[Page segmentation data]
+ + + + + + +

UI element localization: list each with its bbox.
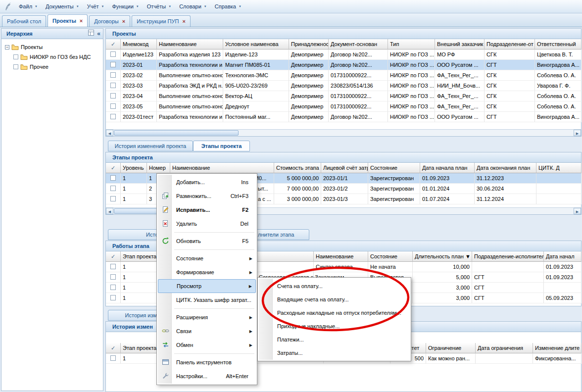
context-menu-item[interactable]: Состояние▶ — [158, 251, 256, 265]
context-menu-item[interactable]: Размножить...Ctrl+F3 — [158, 189, 256, 203]
column-header[interactable] — [257, 251, 314, 262]
grid-cell[interactable]: Демопример — [289, 81, 329, 91]
grid-cell[interactable]: ФА_Техн_Рег_... — [435, 91, 485, 101]
grid-cell[interactable]: 2023-01/2 — [321, 184, 368, 194]
grid-cell[interactable] — [106, 70, 121, 81]
grid-cell[interactable]: 3,000 — [413, 283, 472, 293]
grid-cell[interactable]: 5,000 — [413, 272, 472, 283]
grid-cell[interactable]: Выполнение опытно-конс... — [157, 70, 223, 81]
grid-cell[interactable]: 017310000922... — [329, 70, 388, 81]
grid-cell[interactable]: Демопример — [289, 60, 329, 70]
grid-cell[interactable]: Выполнение опытно-конс... — [157, 91, 223, 101]
tab-close-icon[interactable]: × — [182, 18, 185, 24]
menubar-item[interactable]: Документы▼ — [42, 1, 83, 11]
grid-cell[interactable]: Фиксированна... — [533, 353, 582, 364]
column-header[interactable]: Внешний заказчик — [435, 39, 485, 49]
tree-item[interactable]: Прочее — [1, 62, 103, 72]
grid-cell[interactable]: НИОКР по ГОЗ ... — [388, 81, 435, 91]
grid-cell[interactable]: 017310000922... — [329, 91, 388, 101]
grid-cell[interactable]: СГК — [485, 101, 535, 112]
grid-cell[interactable]: Разработка изделия 123 — [157, 49, 223, 60]
grid-cell[interactable]: Виноградова А... — [535, 60, 582, 70]
context-menu-item[interactable]: Обмен▶ — [158, 338, 256, 352]
row-checkbox[interactable] — [110, 93, 116, 98]
grid-cell[interactable]: Технология-ЭМС — [223, 70, 289, 81]
grid-cell[interactable]: 01.09.2023 — [544, 272, 582, 283]
column-header[interactable]: Дата начала план — [420, 163, 475, 173]
menubar-item[interactable]: Словари▼ — [175, 1, 211, 11]
grid-cell[interactable]: НИОКР по ГОЗ ... — [388, 60, 435, 70]
menubar-item[interactable]: Файл▼ — [15, 1, 42, 11]
column-header[interactable]: Ограничение — [426, 343, 476, 353]
grid-cell[interactable] — [106, 60, 121, 70]
grid-cell[interactable]: Уварова Г. Ф. — [535, 81, 582, 91]
window-tab[interactable]: Договоры× — [89, 15, 130, 27]
tree-item[interactable]: −Проекты — [1, 42, 103, 52]
grid-cell[interactable]: Зарегистрирован — [368, 194, 420, 204]
row-checkbox[interactable] — [110, 274, 116, 280]
select-all-column-header[interactable]: ✓ — [106, 343, 121, 353]
grid-cell[interactable] — [106, 184, 121, 194]
grid-cell[interactable] — [106, 101, 121, 112]
grid-cell[interactable]: Соболева О. А. — [535, 101, 582, 112]
grid-cell[interactable]: Демопример — [289, 49, 329, 60]
table-row[interactable]: Изделие123Разработка изделия 123Изделие-… — [106, 49, 581, 60]
grid-cell[interactable]: НИОКР по ГОЗ ... — [388, 49, 435, 60]
grid-cell[interactable]: Зарегистрирован — [368, 173, 420, 184]
context-menu-item[interactable]: Панель инструментов — [158, 355, 256, 369]
grid-cell[interactable]: Виноградова А... — [535, 112, 582, 122]
column-header[interactable]: Мнемокод — [121, 39, 157, 49]
layout-icon[interactable] — [88, 29, 94, 39]
tree-checkbox[interactable] — [13, 64, 18, 69]
column-header[interactable]: Номер — [147, 163, 170, 173]
grid-cell[interactable]: 30.06.2024 — [475, 184, 536, 194]
column-header[interactable]: Состояние — [368, 251, 413, 262]
context-menu-item[interactable]: Входящие счета на оплату... — [259, 293, 410, 306]
grid-cell[interactable]: 2023-01 — [121, 60, 157, 70]
grid-cell[interactable]: Цветкова В. Т. — [535, 49, 582, 60]
grid-cell[interactable]: Соболева О. А. — [535, 70, 582, 81]
grid-cell[interactable]: Договор №202... — [329, 112, 388, 122]
context-menu-item[interactable]: ЦИТК. Указать шифр затрат... — [158, 293, 256, 307]
column-header[interactable]: Тип — [388, 39, 435, 49]
table-row[interactable]: 2023-01тестРазработка технологии и...Пос… — [106, 112, 581, 122]
column-header[interactable]: Дата окончания план — [475, 163, 536, 173]
grid-cell[interactable]: 2023-01/1 — [321, 173, 368, 184]
grid-cell[interactable]: СГТ — [472, 293, 544, 303]
row-checkbox[interactable] — [110, 51, 116, 57]
tab-close-icon[interactable]: × — [80, 18, 83, 24]
table-row[interactable]: 2023-04Выполнение опытно-конс...Вектор-А… — [106, 91, 581, 101]
grid-cell[interactable]: НИОКР по ГОЗ ... — [388, 112, 435, 122]
grid-cell[interactable] — [257, 262, 314, 272]
grid-cell[interactable]: 2023-05 — [121, 101, 157, 112]
grid-cell[interactable]: Магнит ПМ085-01 — [223, 60, 289, 70]
grid-cell[interactable]: СГК — [485, 91, 535, 101]
row-checkbox[interactable] — [110, 114, 116, 119]
context-menu-item[interactable]: Связи▶ — [158, 324, 256, 338]
grid-cell[interactable] — [106, 91, 121, 101]
grid-cell[interactable]: Изделие-123 — [223, 49, 289, 60]
grid-cell[interactable]: Постоянный маг... — [223, 112, 289, 122]
grid-cell[interactable]: Разработка технологии и... — [157, 60, 223, 70]
window-tab[interactable]: Рабочий стол — [2, 15, 46, 27]
grid-cell[interactable]: СГТ — [472, 283, 544, 293]
column-header[interactable]: Изменение длите — [533, 343, 582, 353]
grid-cell[interactable]: 905-U020-23/269 — [223, 81, 289, 91]
grid-cell[interactable]: Не начата — [368, 262, 413, 272]
context-menu-item[interactable]: УдалитьDel — [158, 217, 256, 231]
row-checkbox[interactable] — [110, 264, 116, 269]
grid-cell[interactable]: Демопример — [289, 70, 329, 81]
column-header[interactable]: Наименование — [157, 39, 223, 49]
table-row[interactable]: 2023-01Разработка технологии и...Магнит … — [106, 60, 581, 70]
context-menu-item[interactable]: Добавить...Ins — [158, 175, 256, 189]
row-checkbox[interactable] — [110, 186, 116, 191]
row-checkbox[interactable] — [110, 72, 116, 78]
scroll-left-icon[interactable]: ◀ — [106, 208, 113, 214]
grid-cell[interactable] — [536, 173, 582, 184]
row-checkbox[interactable] — [110, 295, 116, 300]
context-menu-item[interactable]: Формирование▶ — [158, 265, 256, 279]
select-all-column-header[interactable]: ✓ — [106, 251, 121, 262]
grid-cell[interactable]: Демопример — [289, 91, 329, 101]
grid-cell[interactable] — [106, 293, 121, 303]
grid-cell[interactable] — [472, 262, 544, 272]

+ + + + + + +

**Exercise goal**
Taking the records above as a whole, work out how many of their lines hold the word "Демопример". The reply should be that number alone.

**Result of the exercise**
5